The Queen traditionally presents the Gold Cup, which, along with the Royal Hunt Cup and The Queen's Vase. These three trophies are made every year and presented to winners to keep. Challenge Trophies, many of which are antique, are presented to the winners of the remaining 27 races, and are returned after the year to be presented to the next winners.

Monday, 1 February 2010

Ascot Racecourse: 20 Fascinating Facts

Here are some interesting facts you may not know about the World’s Most Famous Racecourse:

  1. Ascot Racecourse has been in operation since 1711 when Queen Anne rode out from Windsor Castle and declared this area of East Cote the perfect place for her horses to run full stretch. In 2011, Ascot Racecourse will celebrate its tercentenary.

  2. The first Royal Meeting at Ascot took place in 1768. The meeting was extended to five days in 2002 for the Queen’s Golden Jubilee.

  3. Ascot Racecourse is visited by over 550,000 racegoers a year (latest figures from January to December 2009 inclusive), accounting for 10% of all UK racegoers. Ascot was the first racecourse in Europe to reach the 500,000 racegoer milestone in December 2001.

  4. Royal Ascot is Britain’s most popular race meeting, welcoming over 275,000 visitors over the five days of Royal Ascot.

  5. Royal Ascot is the most valuable race meeting in Europe with £4 million in prize money on offer in 2010, featuring a Group One race on each of the five days and seventeen group races in total.

  6. There are two tracks - Flat and Chase & Hurdle (first jump fixture in 1965), allowing us to race throughout the year with both flat & jump meetings.

  7. It is a Right handed course, slightly in excess of 1 mile 6 furlongs.

  8. Famed for being a tough course, especially over fences - 73 foot climb from the lowest to highest point (Swinley Bottom up to the Winning Post).

  9. The Racecourse covers 179 acres, plus exterior car/coach parks.

  10. The ground is looked after impeccably by the 12 regular ground staff.

  11. Grass is cut to a regulation 4” height for flat racing and 5” for jump racing.

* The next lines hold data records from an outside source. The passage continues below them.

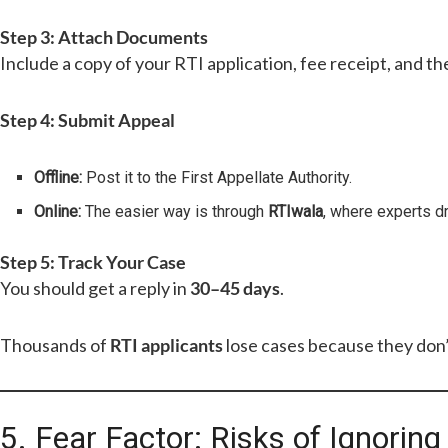
Step 3: Attach Documents
Include a copy of your RTI application, fee receipt, and the
Step 4: Submit Appeal
Offline:
Post it to the First Appellate Authority.
Online:
The easier way is through
RTIwala
, where experts dr
Step 5: Track Your Case
You should get a reply in
30–45 days
.
Thousands of
RTI applicants
lose cases because they don
5. Fear Factor: Risks of Ignorin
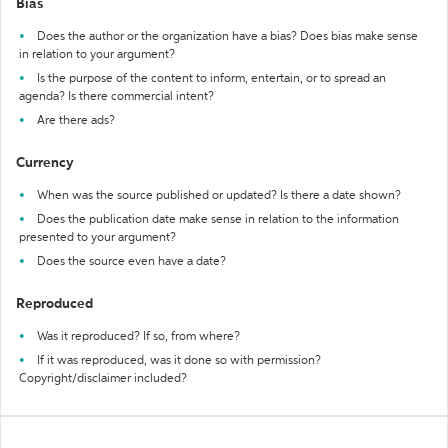
Bias
Does the author or the organization have a bias? Does bias make sense
in relation to your argument?
Is the purpose of the content to inform, entertain, or to spread an
agenda? Is there commercial intent?
Are there ads?
Currency
When was the source published or updated? Is there a date shown?
Does the publication date make sense in relation to the information
presented to your argument?
Does the source even have a date?
Reproduced
Was it reproduced? If so, from where?
If it was reproduced, was it done so with permission?
Copyright/disclaimer included?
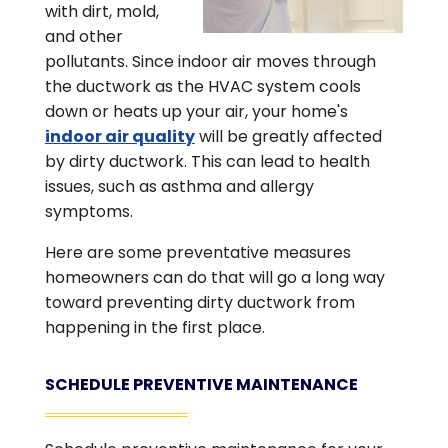
with dirt, mold,
and other
pollutants. Since indoor air moves through
the ductwork as the HVAC system cools
down or heats up your air, your home's
indoor air quality
will be greatly affected
by dirty ductwork. This can lead to health
issues, such as asthma and allergy
symptoms.
Here are some preventative measures
homeowners can do that will go a long way
toward preventing dirty ductwork from
happening in the first place.
SCHEDULE PREVENTIVE MAINTENANCE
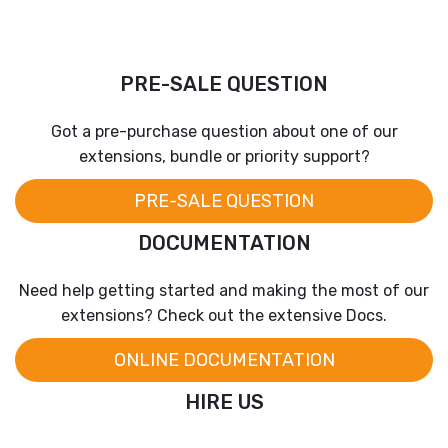
PRE-SALE QUESTION
Got a pre-purchase question about one of our
extensions, bundle or priority support?
PRE-SALE QUESTION
DOCUMENTATION
Need help getting started and making the most of our
extensions? Check out the extensive Docs.
ONLINE DOCUMENTATION
HIRE US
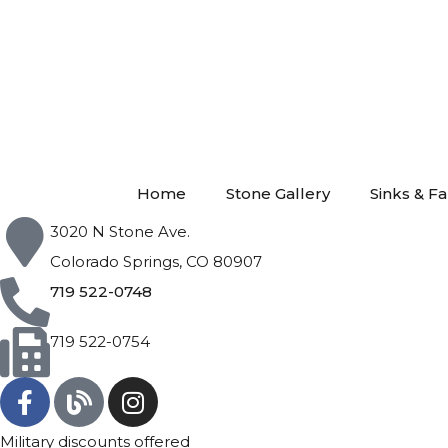
Home
Stone Gallery
Sinks & F
3020 N Stone Ave.
Colorado Springs, CO 80907
719 522-0748
719 522-0754
Military discounts offered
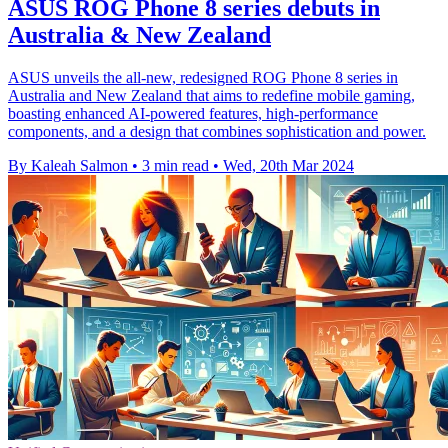
ASUS ROG Phone 8 series debuts in
Australia & New Zealand
ASUS unveils the all-new, redesigned ROG Phone 8 series in
Australia and New Zealand that aims to redefine mobile gaming,
boasting enhanced AI-powered features, high-performance
components, and a design that combines sophistication and power.
By Kaleah Salmon
•
3 min read
•
Wed, 20th Mar 2024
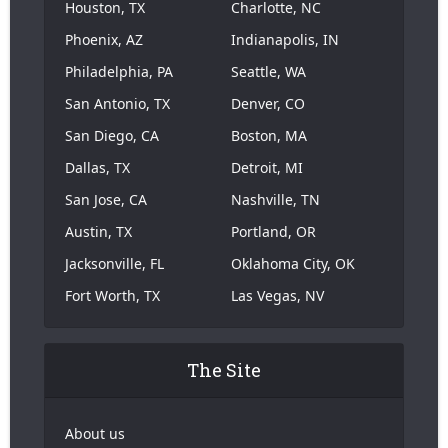
Houston, TX
Charlotte, NC
Phoenix, AZ
Indianapolis, IN
Philadelphia, PA
Seattle, WA
San Antonio, TX
Denver, CO
San Diego, CA
Boston, MA
Dallas, TX
Detroit, MI
San Jose, CA
Nashville, TN
Austin, TX
Portland, OR
Jacksonville, FL
Oklahoma City, OK
Fort Worth, TX
Las Vegas, NV
The Site
About us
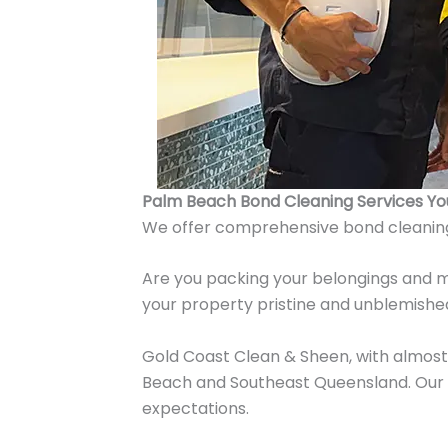
Palm Beach Bond Cleaning Services Y
We offer comprehensive bond cleanin
Are you packing your belongings and m
your property pristine and unblemished
Gold Coast Clean & Sheen, with almost 
Beach and Southeast Queensland. Our o
expectations.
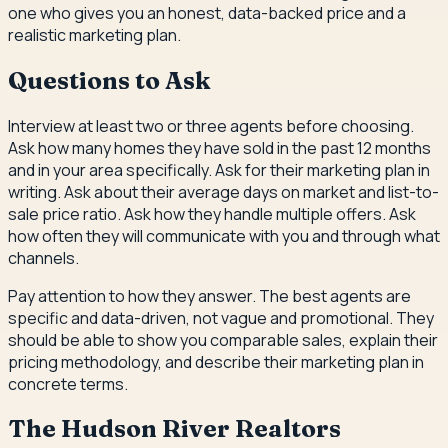
one who gives you an honest, data-backed price and a
realistic marketing plan.
Questions to Ask
Interview at least two or three agents before choosing.
Ask how many homes they have sold in the past 12 months
and in your area specifically. Ask for their marketing plan in
writing. Ask about their average days on market and list-to-
sale price ratio. Ask how they handle multiple offers. Ask
how often they will communicate with you and through what
channels.
Pay attention to how they answer. The best agents are
specific and data-driven, not vague and promotional. They
should be able to show you comparable sales, explain their
pricing methodology, and describe their marketing plan in
concrete terms.
The Hudson River Realtors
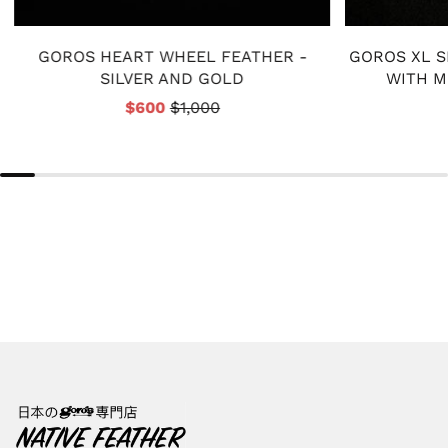
GOROS HEART WHEEL FEATHER -
GOROS XL S
SILVER AND GOLD
WITH M
$600
$1,000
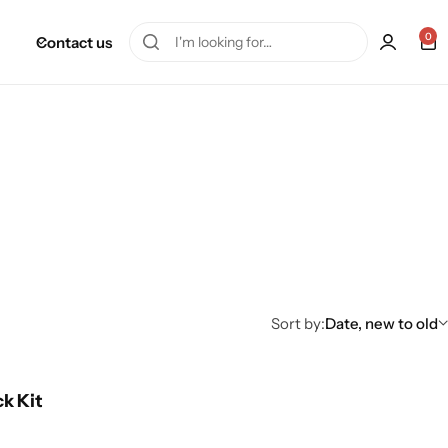
0
Contact us
Sort by:
Date, new to old
ck Kit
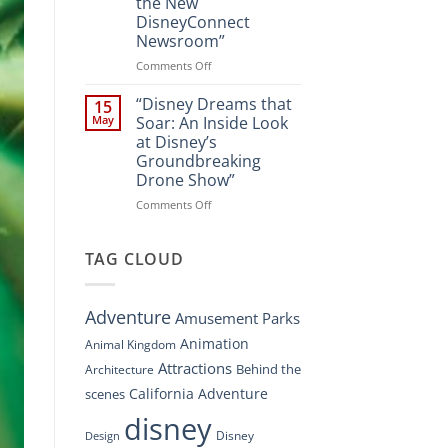
the New
A
DisneyConnect
New
Newsroom”
Nighttime
Spectacle
on
Comments Off
at
“Disney’s
Disney
Digital
“Disney Dreams that
15
Springs”
Overhaul:
May
Soar: An Inside Look
Navigating
at Disney’s
the
Groundbreaking
New
Drone Show”
DisneyConnect
Newsroom”
on
Comments Off
“Disney
Dreams
that
TAG CLOUD
Soar:
An
Inside
Adventure
Amusement Parks
Look
at
Animation
Animal Kingdom
Disney’s
Attractions
Behind the
Architecture
Groundbreaking
Drone
California Adventure
scenes
Show”
disney
Disney
Design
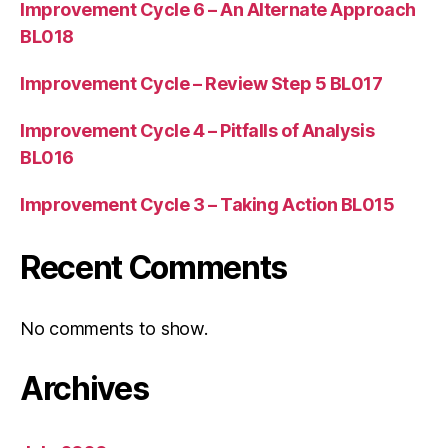
Improvement Cycle 6 – An Alternate Approach
BL018
Improvement Cycle – Review Step 5 BL017
Improvement Cycle 4 – Pitfalls of Analysis
BL016
Improvement Cycle 3 – Taking Action BL015
Recent Comments
No comments to show.
Archives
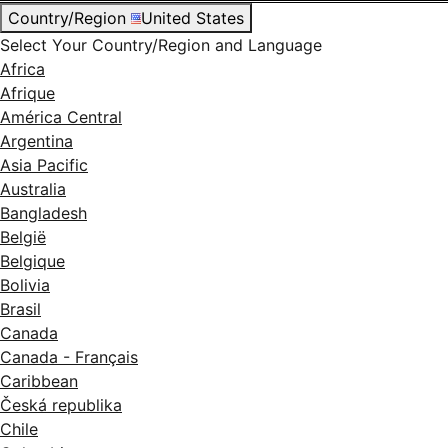
Country/Region
United States
Select Your Country/Region and Language
Africa
Afrique
América Central
Argentina
Asia Pacific
Australia
Bangladesh
België
Belgique
Bolivia
Brasil
Canada
Canada - Français
Caribbean
Česká republika
Chile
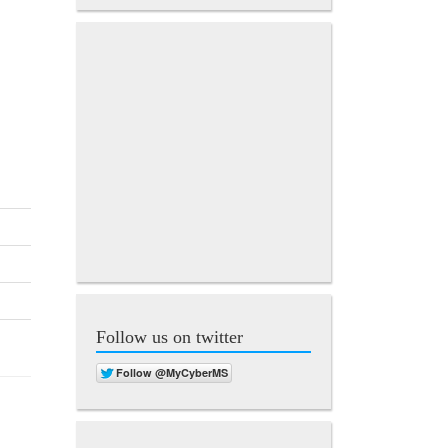
Follow us on twitter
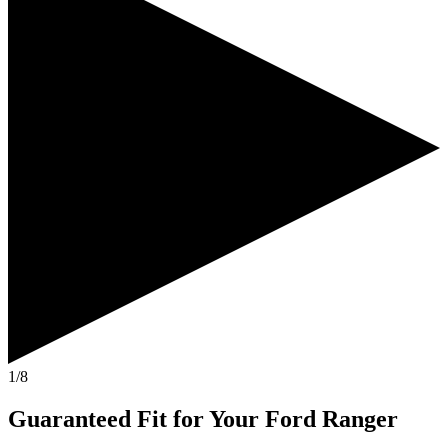
1/8
Guaranteed Fit
for Your
Ford Ranger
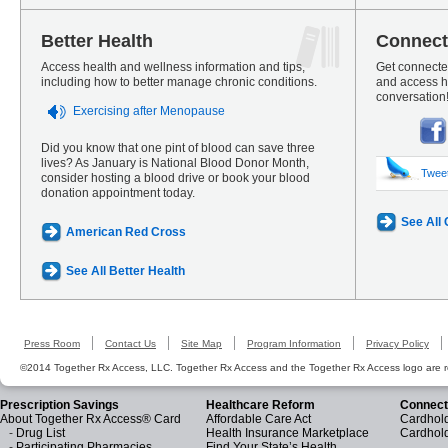
Better Health
Connect
Access health and wellness information and tips,
Get connected
including how to better manage chronic conditions.
and access he
conversation
Exercising after Menopause
Did you know that one pint of blood can save three
lives? As January is National Blood Donor Month,
Twee
consider hosting a blood drive or book your blood
donation appointment today.
See All
American Red Cross
See All Better Health
Press Room
Contact Us
Site Map
Program Information
Privacy Policy
©2014 Together Rx Access, LLC. Together Rx Access and the Together Rx Access logo are r
Prescription Savings
Healthcare Reform
Connect
About Together Rx Access® Card
Affordable Care Act
Cardhold
-
Drug List
Health Insurance Marketplace
Cardhol
-
Participating Pharmacies
Find Your State’s Health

  12. The reservoirs on site in the middle of the track collect rain water from the grandstand roof and the Winkfield and Heath tunnels.

  13. There is currently 70 full-time staff at Ascot Racecourse. The workforce increases by over 6,000 temporary staff during Royal Ascot.

  14. Ascot Racecourse is leased from the Crown Estate, adjacent to Windsor Great Park.

  15. Ascot’s facilities are available for hire throughout the year for a variety of different purposes, including conferences, banqueting, exhibitions, diner dances, product launches and weddings.

  16. At Royal Ascot 2009, the following quantities were consumed: 60,000 bottles of Champagne, 8,300 gallons of Pimm’s, 16,000 gallons of beer, 40,000 scones, 1,500 lobsters, 8,000 spears of asparagus and 11,500 punnets of strawberries

  17. During the months of June and July, we have a triple-decker temporary structure equipped with fully functioning lifts was which is erected in the Old Paddock to house The Carriages Restaurant and The Bessborough Suite. Up to 1,400 covers are provided each day in this premier facility.

  18. Ascot has 266 private boxes.

  19. There are 39 kitchens operational for Royal Ascot with 25 specific to the new Grandstand, plus finishing kitchens, one for every two boxes.

  20. The new Grandstand, opened in 2006, cost £200m to build and was opened on time and on budget.